Entiltled to Holiday pay or paid time off as stated in employee handbook?

I am a full time employee at Citigroup (40 hours per week). In the employee handbook it states: "Citi provides 10 paid holidays to eligible employees. Some paid holiday time may be granted as a floating holiday, depending on business heeds. Holidays are paid days off for regular full-time employees. Regular part time employee who work 20 hours or more per week are granted the holiday if it falls on their regularly scheduled workday. My manager also sent out an overiew of our department policies for 2009 which states: Full-time employees who are not regularly scheduled to work on a holiday are eligible for a floating holiday to be taken within 60 days after the accrual.
I work a Thursay - Sunday schedule (10 hours per day). My manager and HR now says I am not eligible for the Monday floating holidays (as I received in the past) due to the above line in the employee handbook which states: Regular part time employees are granted the holiday if it falls on their regualry scheduled workday. They claim since I work a Thurs-Sunday scheudle I am not eligible for the holidays that fall on Monday this year (e.g. Martin Luther King Day, President Day, Memorial Day Independence day, & Labor Day). This was told me verbally and would only effect myself and one other person in the department. Can they change the policy without a written notice to the entire department? And does their policy apply to me when it states it is for regualr part-time employees? What recourse do I have?

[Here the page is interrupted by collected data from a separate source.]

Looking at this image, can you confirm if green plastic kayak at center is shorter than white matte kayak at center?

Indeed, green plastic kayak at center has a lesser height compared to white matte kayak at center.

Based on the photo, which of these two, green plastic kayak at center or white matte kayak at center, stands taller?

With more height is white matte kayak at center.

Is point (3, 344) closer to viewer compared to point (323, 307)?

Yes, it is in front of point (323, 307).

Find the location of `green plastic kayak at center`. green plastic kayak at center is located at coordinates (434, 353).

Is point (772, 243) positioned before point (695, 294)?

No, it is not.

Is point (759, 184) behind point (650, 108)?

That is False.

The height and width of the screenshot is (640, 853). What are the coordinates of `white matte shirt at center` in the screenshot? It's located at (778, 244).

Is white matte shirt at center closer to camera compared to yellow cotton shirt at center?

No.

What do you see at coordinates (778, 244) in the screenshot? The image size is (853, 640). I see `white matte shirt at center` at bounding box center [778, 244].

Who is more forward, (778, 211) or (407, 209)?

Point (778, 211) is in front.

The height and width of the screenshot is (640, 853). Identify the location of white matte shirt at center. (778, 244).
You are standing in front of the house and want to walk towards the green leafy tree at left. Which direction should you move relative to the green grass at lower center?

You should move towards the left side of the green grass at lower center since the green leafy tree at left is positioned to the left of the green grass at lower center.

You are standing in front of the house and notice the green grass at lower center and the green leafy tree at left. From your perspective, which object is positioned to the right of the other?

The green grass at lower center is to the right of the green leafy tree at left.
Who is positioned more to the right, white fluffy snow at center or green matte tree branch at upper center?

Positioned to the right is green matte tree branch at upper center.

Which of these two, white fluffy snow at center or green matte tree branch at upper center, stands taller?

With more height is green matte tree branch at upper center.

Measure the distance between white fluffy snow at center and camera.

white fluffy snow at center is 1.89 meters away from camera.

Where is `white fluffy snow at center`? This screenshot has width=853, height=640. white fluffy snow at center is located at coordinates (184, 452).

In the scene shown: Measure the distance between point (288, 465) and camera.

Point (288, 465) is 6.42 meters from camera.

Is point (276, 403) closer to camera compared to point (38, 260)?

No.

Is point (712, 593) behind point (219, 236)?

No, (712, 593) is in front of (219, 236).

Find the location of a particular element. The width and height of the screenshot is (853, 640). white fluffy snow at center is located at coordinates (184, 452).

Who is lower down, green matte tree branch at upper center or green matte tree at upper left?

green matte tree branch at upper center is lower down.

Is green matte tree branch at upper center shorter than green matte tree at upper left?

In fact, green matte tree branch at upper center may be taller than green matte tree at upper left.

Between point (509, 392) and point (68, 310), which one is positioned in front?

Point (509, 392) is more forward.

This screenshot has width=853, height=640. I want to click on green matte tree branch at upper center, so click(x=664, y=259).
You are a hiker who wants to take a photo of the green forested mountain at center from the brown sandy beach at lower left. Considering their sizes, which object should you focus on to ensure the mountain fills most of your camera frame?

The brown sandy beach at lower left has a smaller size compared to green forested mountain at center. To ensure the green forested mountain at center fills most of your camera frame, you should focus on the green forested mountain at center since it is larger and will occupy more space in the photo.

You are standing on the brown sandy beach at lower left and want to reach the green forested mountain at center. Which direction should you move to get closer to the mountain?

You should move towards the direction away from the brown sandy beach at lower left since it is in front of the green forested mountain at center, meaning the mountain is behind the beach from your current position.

1 answer  |  asked Mar 17, 2010 08:43 AM [EST]  |  applies to New York

Answers (1)

Patricia Pastor
It sounds like the disagreement is over whether you are a part-time or a full-time employee. I assume based on your statements that you are a full-time employee working four days a week for 10 hours a day (40 hours). This is considered an alternative work schedule but is not a "part-time" schedule. Thus, it would appear you are eligible for the paid holidays pursuant to the employee handbook.